In Figure 4, the confidence intervals for the mean values of classification accuracies obtained by the different LDA-based configuration schemes are presented. Similarly, in Figure 5, the confidence intervals for the mean values of classification accuracies obtained by the conventional classifiers, ensemble learners, and ensemble pruning methods are presented. For results depicted in Figure 5, the biomedical text categorization datasets are represented with LDA (k=50); i.e., swarm-optimized latent Dirichlet allocation stage has not been applied. In contrast, in Figure 6, the confidence intervals for the mean values of classification accuracies obtained by the conventional classifiers, ensemble learners, and ensemble pruning methods are given. In Figure 6, swarm-optimized latent Dirichlet allocation stage has been applied to represent the dataset. For the statistical significance of results, confidence intervals are divided into regions denoted by red dashed lines. As the interval plots indicate, the predictive performances obtained by the swarm-optimized LDA (BA-LDA (DB)) and DEP (firefly clustering) are statistically significant.
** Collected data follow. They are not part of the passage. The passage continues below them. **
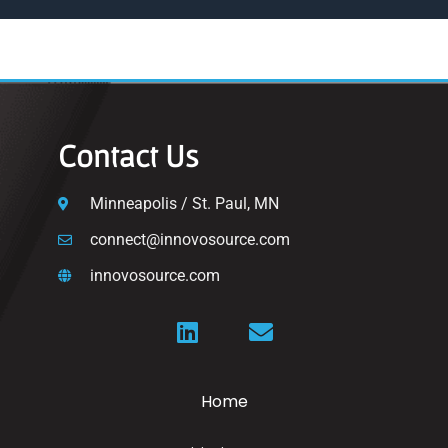
Contact Us
Minneapolis / St. Paul, MN
connect@innovosource.com
innovosource.com
Home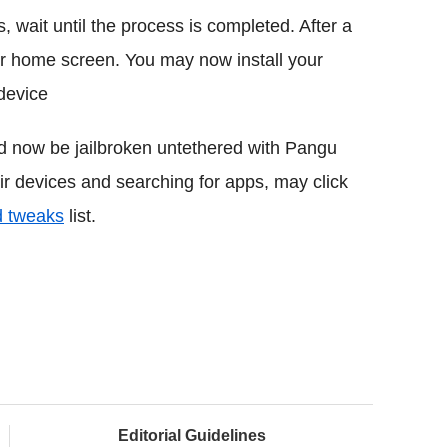
, wait until the process is completed. After a
r home screen. You may now install your
device
d now be jailbroken untethered with Pangu
eir devices and searching for apps, may click
d tweaks
list.
Editorial Guidelines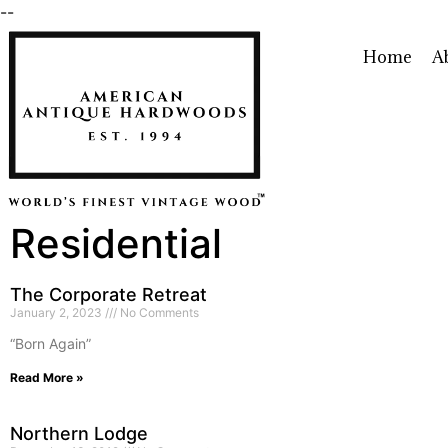
--
Home
A
Residential
The Corporate Retreat
January 2, 2023
No Comments
“Born Again”
Read More »
Northern Lodge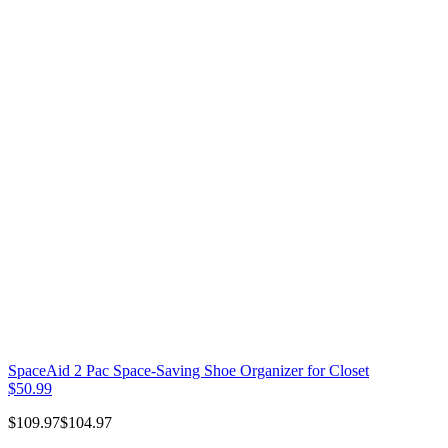
SpaceAid 2 Pac Space-Saving Shoe Organizer for Closet
$50.99
$109.97
$104.97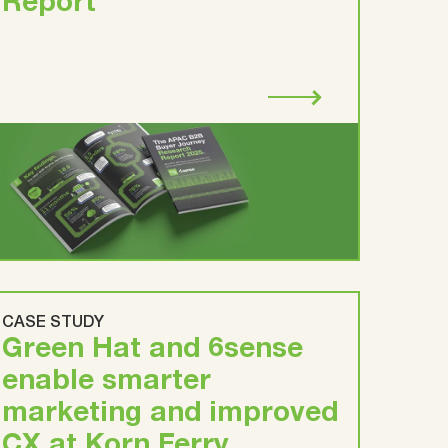
Report
CASE STUDY
Green Hat and 6sense
enable smarter
marketing and improved
CX at Korn Ferry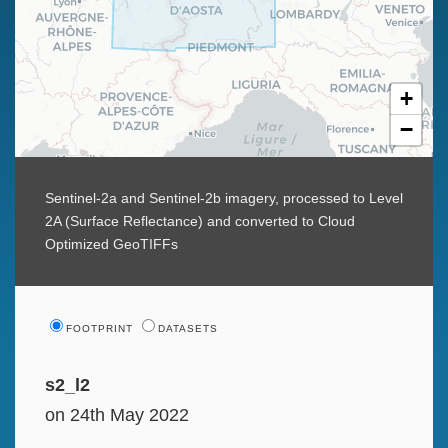
+
−
Sentinel-2a and Sentinel-2b imagery, processed to Level
2A (Surface Reflectance) and converted to Cloud
Optimized GeoTIFFs
FOOTPRINT
DATASETS
s2_l2
on 24th May 2022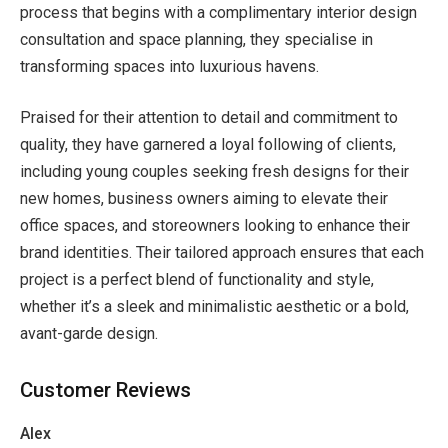
process that begins with a complimentary interior design
consultation and space planning, they specialise in
transforming spaces into luxurious havens.
Praised for their attention to detail and commitment to
quality, they have garnered a loyal following of clients,
including young couples seeking fresh designs for their
new homes, business owners aiming to elevate their
office spaces, and storeowners looking to enhance their
brand identities. Their tailored approach ensures that each
project is a perfect blend of functionality and style,
whether it’s a sleek and minimalistic aesthetic or a bold,
avant-garde design.
Customer Reviews
Alex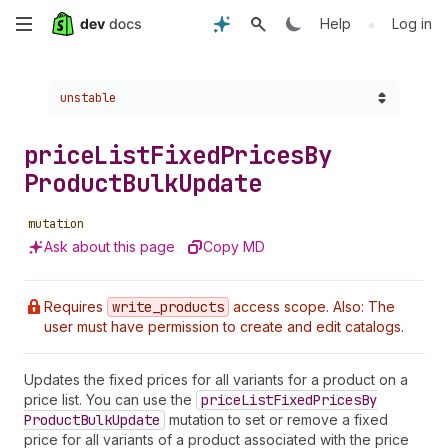
Skip
•
Help
Log in
to
Choose a version:
unstable
main
content
price
List
Fixed
Prices
By
Product
Bulk
Update
mutation
Ask about this page
Copy MD
Requires
write
_products
access scope. Also: The
user must have permission to create and edit catalogs.
Updates the fixed prices for all variants for a product on a
price list. You can use the
price
List
Fixed
Prices
By
Product
Bulk
Update
mutation to set or remove a fixed
price for all variants of a product associated with the price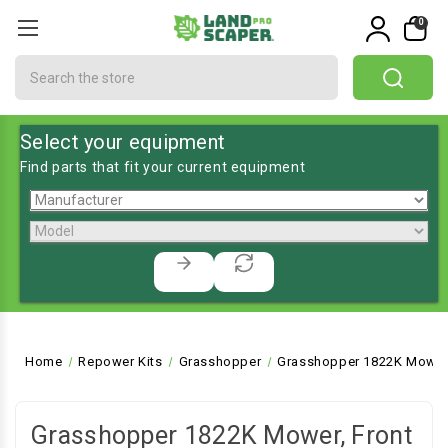
0
Search
Select your equipment
Find parts that fit your current equipment
Home
Repower Kits
Grasshopper
Grasshopper 1822K Mower,
Grasshopper 1822K Mower, Front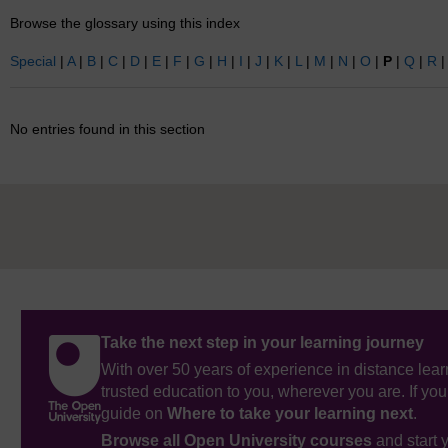
Browse the glossary using this index
Special
|
A
|
B
|
C
|
D
|
E
|
F
|
G
|
H
|
I
|
J
|
K
|
L
|
M
|
N
|
O
|
P
|
Q
|
R
No entries found in this section
Take the next step in your learning journey
With over 50 years of experience in distance lear
trusted education to you, wherever you are. If you
guide on
Where to take your learning next
.
Browse all Open University courses
and start 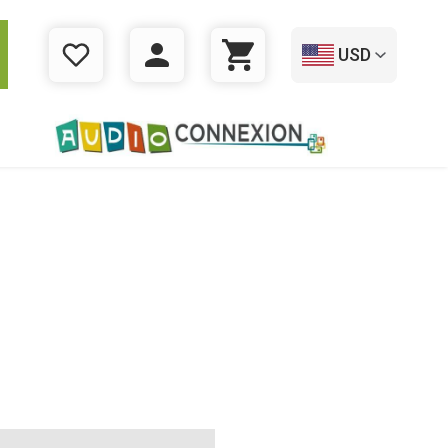
USD
WISHLIST
LOGIN
CART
In Figure 7, average execution times of compared algorithms have been presented in seconds. As can be observed from Figure 7, average execution times on base learning algorithms (Naïve Bayes and support vector machines) are the lowest. Conventional ensemble learning methods generally enhance the predictive performance of the conventional base learning algorithms. However, ensemble learning methods involve more execution times. Compared to the ensemble learning methods, ensemble pruning schemes have more execution time. The highest execution time is involved in ensemble pruning based on combined diversity measures (CDM) and the second highest execution time is required in the proposed classification scheme (DEP-firefly clustering). Metaheuristic optimization methods are well-established techniques on tuning the parameters. Hence, there is a trade-off between predictive performance and execution times.

6. Conclusion

In this work, we propose a novel biomedical text classification scheme based on swarm-optimized latent Dirichlet allocation and diversity-based ensemble pruning. Biomedical text categorization is an important research direction due to the immense quantity of unstructured information available. The latent Dirichlet allocation (LDA) is a popular representation scheme for text documents, which can yield better performance than other linguistic representation schemes, such as latent semantic analysis and probabilistic latent semantic analysis. We found out that the identification of appropriate parameter values is very important to the performance of LDA. In addition, it has been experimentally validated that the use of metaheuristic optimization algorithms to calibrate the parameters of LDA yields promising results on biomedical text categorization. The presented text classification scheme also employs an ensemble pruning approach based on combined diversity measures to identify a robust multiple classifier system with high predictive performance. The presented ensemble pruning approach combines four different diversity measures (namely, disagreement measure, Q-statistics, the correlation coefficient, and the double fault measure). In addition, the scheme employs the swarm-based clustering algorithm. The experimental results indicate that the proposed multiple classifier system outperforms the conventional classification algorithms, ensemble learning, and ensemble pruning methods.

Data Availability

The data used to support the findings of this study are available from the corresponding author upon request.

Conflicts of Interest

The authors declare that they have no conflicts of interest.